Na capital paulista, ela decidiu pela primeira vez vestir-se publicamente de mulher. "Depois do trabalho, eu dava umas escovadas no cabelo, botava uma maquiagem preta, um rímel, um batonzinho e me jogava na noite de São Paulo." Também começou a tomar hormônios femininos, que ela receitava para si mesma. "Mas só pouquinho. Eu não podia ter peitões, pois guardava sempre o papel social de homem. Tinha de ganhar minha vida. Eu era doutor, e não doutora."

O jogo duplo durou até sua vinda para a França, em 1980, onde veio fazer um estágio em dermatologia, no que acabou se especializando. Trabalhava no hospital Saint Louis e já não escondia o jeito feminino. "Comecei a me impor como mulher no hospital. Eu deixava dúvidas. Uns me chamavam de 'madame', outros de 'monsieur'."

A transformação veio aos poucos: uma blusa mais decotada, um pouco mais de maquiagem, as sobrancelhas mais finas. "Até que chega um dia, meu filho, em que todo mundo está sabendo e você não precisa mais tapar o sol com a peneira, mesmo porque a peneira já está cheia de buracos."

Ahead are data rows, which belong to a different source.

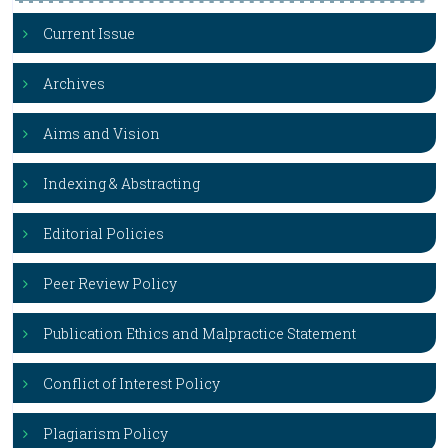
Current Issue
Archives
Aims and Vision
Indexing & Abstracting
Editorial Policies
Peer Review Policy
Publication Ethics and Malpractice Statement
Conflict of Interest Policy
Plagiarism Policy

Camille fez cirurgia para raspar bastante o osso da testa _"muito proeminente e masculino". Colocou duas pequenas próteses na face _"próteses sólidas, e não de injeção". E fez depilação definitiva do corpo e do rosto _"para tirar toda sombra de barba ou de bigode".

E a operação de sexo? "É uma questão muito íntima. Não vou responder", diz. "A identidade de gênero não está ligada à mudança de sexo. Nosso fenômeno não é genital, mas de sensibilidade, de atitude. Não existe nenhum parâmetro que exija que nós tenhamos de fazer operações genitais para podermos ter nossos direitos reconhecidos. Por isso prefiro usar o neologismo 'transgênera' e não a palavra 'transexual'. Eu sou uma mulher transgênera."

Transfigurada, Camille foi um impacto para os amigos. "Eles ficaram extasiados." Ficou um longo tempo sem ver sua família. Quando voltou a visitá-los no Brasil, desembarcava em São Paulo como mulher, mas no Nordeste como homem. Seus pais jamais a viram com um tailleur. "Eu chegava à minha cidade vestida de boné, com uma jaqueta bem masculina, os peitos espremidos por trás de umas camisas bufantes. "Ficava tão esquisita que não parecia um homem: parecia um sapatão." Sapatão é uma gíria para designar lésbica.

Camille diz que escondeu sua transexualidade dos pais não porque tivesse medo, mas por respeito a eles. Eles já tinham mais de 60 anos. "Creio que até me aceitariam, se fosse morar com eles numa ilha, mas naquela sociedade em que viviam eu seria um problema imerecido. Eu me camuflei para eles, mas por amor". Os pais de Camille já morreram. Com o tempo, os seus irmãos deixaram de estranhar que o menino Martelo tivesse virado uma madame franco-brasileira.

Talvez mais francesa que brasileira. Na França, Camille casou-se duas vezes. Na primeira, de papel passado e com divórcio no final. Ficou viúva de seu segundo marido. "Mas sou uma viúva alegre, não fico fazendo crochê em casa."

Por sua expertise em doenças sexualmente transmissíveis, sua condição de imigrante, de "transgênera" e por sua liderança sobre uma minoria sexual, Camille foi convidada a atuar no Partido Verde. Acabou se lançando como candidata a conselheira municipal em 2001, para um mandato de cinco anos. Fez campanha e tudo. Ia aos mercados de Paris, montava sua banca política, distribuía panfletos e soltava a voz: "Votez Vert, votez ecologistes, votez Camille Cabral". Foi eleita. "Eu hoje sou uma Marianne Bonita", diz ela, misturando a mulher-símbolo da República francesa com o mito do cangaço.